Dataset records:
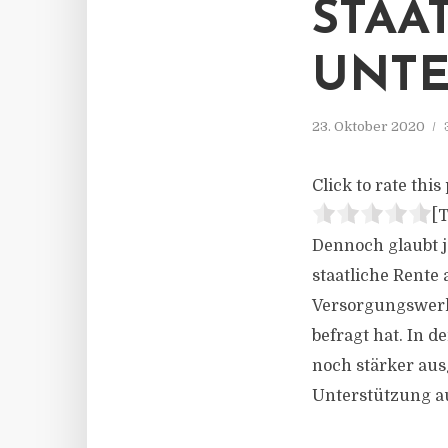
STAA
UNTE
23. Oktober 2020
Click to rate this 
[T
Dennoch glaubt j
staatliche Rente 
Versorgungswerks
befragt hat. In d
noch stärker aus
Unterstützung au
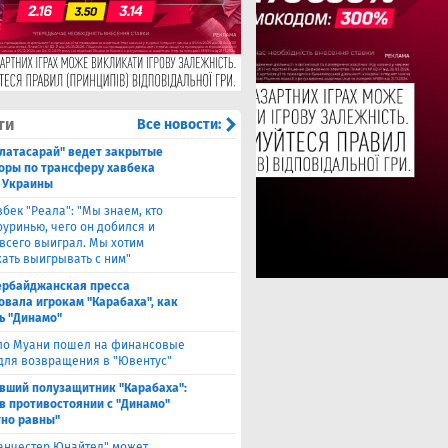
ти
Все новости:
алатасарай" ведет закрытые
оры по трансферу хавбека
 Украины
вбек "Реала": "Мы знаем, кто
оуринью, чего он добился и
 всего выиграл. Мы хотим
ать выигрывать с ним"
ербайджанская пресса
овала игрокам "Карабаха", как
ь "Динамо"
ло Муани пошел на финансовые
 для возвращения в "Ювентус"
вший полузащитник "Карабаха":
в противостоянии с "Динамо"
но равны"
анчестер Юнайтед" может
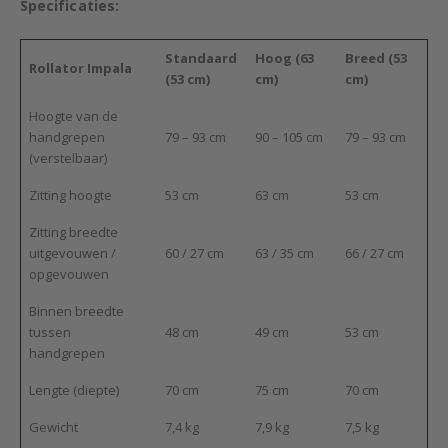
Specificaties:
Standaard
Hoog (63
Breed (53
Rollator Impala
(53 cm)
cm)
cm)
Hoogte van de
handgrepen
79 – 93 cm
90 – 105 cm
79 – 93 cm
(verstelbaar)
Zitting hoogte
53 cm
63 cm
53 cm
Zitting breedte
uitgevouwen /
60 / 27 cm
63 / 35 cm
66 / 27 cm
opgevouwen
Binnen breedte
tussen
48 cm
49 cm
53 cm
handgrepen
Lengte (diepte)
70 cm
75 cm
70 cm
Gewicht
7,4 kg
7,9 kg
7,5 kg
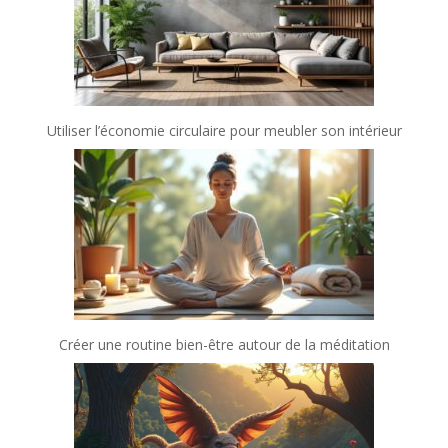
Utiliser l’économie circulaire pour meubler son intérieur
Créer une routine bien-être autour de la méditation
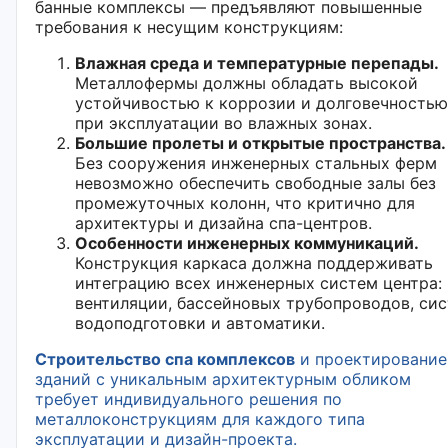
банные комплексы — предъявляют повышенные
требования к несущим конструкциям:
Влажная среда и температурные перепады.
Металлофермы должны обладать высокой
устойчивостью к коррозии и долговечностью
при эксплуатации во влажных зонах.
Большие пролеты и открытые пространства.
Без сооружения инженерных стальных ферм
невозможно обеспечить свободные залы без
промежуточных колонн, что критично для
архитектуры и дизайна спа-центров.
Особенности инженерных коммуникаций.
Конструкция каркаса должна поддерживать
интеграцию всех инженерных систем центра:
вентиляции, бассейновых трубопроводов, си
водоподготовки и автоматики.
Строительство спа комплексов
и проектирование
зданий с уникальным архитектурным обликом
требует индивидуального решения по
металлоконструкциям для каждого типа
эксплуатации и дизайн-проекта.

Exercise aim: Please work out how many lines of the data include the string "инженерных" and reply with the number alone.

Output of the task: 3